What to work on:
Each line below with the word "more" needs to be copied.

Available data: Begin

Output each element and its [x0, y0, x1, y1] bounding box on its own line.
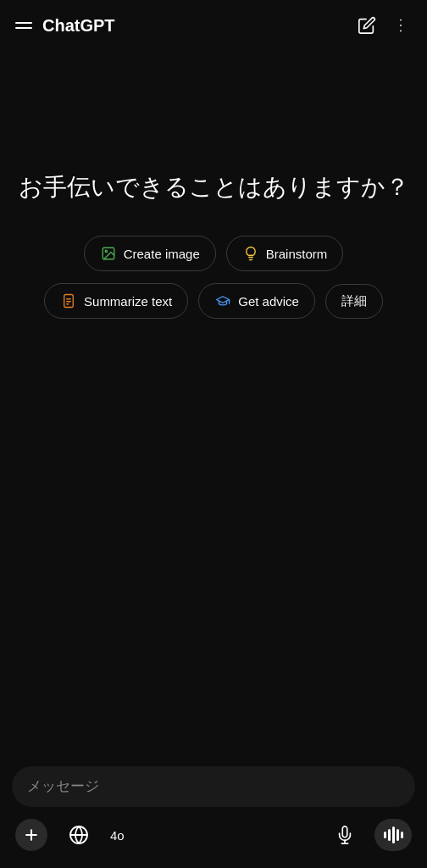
image-icon: [101, 246, 116, 261]
waveform-bar-1: [384, 832, 386, 838]
brainstorm-button[interactable]: Brainstorm: [226, 236, 344, 271]
get-advice-label: Get advice: [238, 294, 299, 309]
create-image-icon: [100, 245, 117, 262]
summarize-icon: [60, 292, 77, 309]
menu-button[interactable]: [15, 22, 32, 29]
waveform-bar-3: [392, 826, 395, 843]
waveform-bar-2: [388, 829, 391, 841]
globe-icon: [69, 825, 89, 845]
toolbar-right: [329, 819, 412, 851]
main-content: お手伝いできることはありますか？ Create image Brainstorm: [0, 153, 427, 336]
greeting-text: お手伝いできることはありますか？: [19, 170, 409, 205]
compose-icon: [358, 16, 376, 35]
plus-icon: [23, 826, 40, 843]
add-button[interactable]: [15, 819, 47, 851]
svg-point-1: [400, 25, 402, 26]
summarize-text-label: Summarize text: [84, 294, 172, 309]
more-options-button[interactable]: [390, 14, 412, 36]
bottom-toolbar: 4o: [12, 819, 415, 851]
lightbulb-icon: [243, 246, 258, 261]
graduation-icon: [215, 293, 230, 309]
action-buttons-row2: Summarize text Get advice 詳細: [44, 283, 383, 319]
create-image-button[interactable]: Create image: [84, 236, 216, 271]
brainstorm-icon: [242, 245, 259, 262]
more-icon: [391, 16, 410, 35]
toolbar-left: 4o: [15, 819, 125, 851]
waveform-button[interactable]: [374, 819, 412, 851]
input-container: [12, 766, 415, 807]
details-label: 詳細: [341, 293, 367, 308]
globe-button[interactable]: [63, 819, 95, 851]
model-label[interactable]: 4o: [110, 828, 125, 843]
svg-rect-5: [64, 295, 74, 308]
waveform-bar-5: [401, 832, 403, 838]
bottom-area: 4o: [0, 756, 427, 868]
app-title: ChatGPT: [42, 16, 115, 36]
action-buttons-row1: Create image Brainstorm: [84, 236, 344, 271]
svg-point-4: [105, 250, 107, 252]
get-advice-button[interactable]: Get advice: [198, 283, 315, 319]
details-button[interactable]: 詳細: [325, 284, 383, 319]
message-input[interactable]: [27, 778, 400, 795]
microphone-button[interactable]: [329, 819, 361, 851]
app-header: ChatGPT: [0, 0, 427, 51]
create-image-label: Create image: [124, 247, 200, 261]
compose-button[interactable]: [356, 14, 378, 36]
document-icon: [61, 293, 76, 309]
svg-point-0: [400, 19, 402, 21]
svg-point-2: [400, 31, 402, 32]
waveform-bar-4: [396, 829, 399, 841]
brainstorm-label: Brainstorm: [266, 247, 328, 261]
microphone-icon: [336, 826, 354, 844]
header-right: [356, 14, 412, 36]
header-left: ChatGPT: [15, 16, 115, 36]
get-advice-icon: [214, 292, 231, 309]
summarize-text-button[interactable]: Summarize text: [44, 283, 188, 319]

Available data: End

Answer for this exercise:
more-options-button[interactable]: [390, 14, 412, 36]
more-icon: [391, 16, 410, 35]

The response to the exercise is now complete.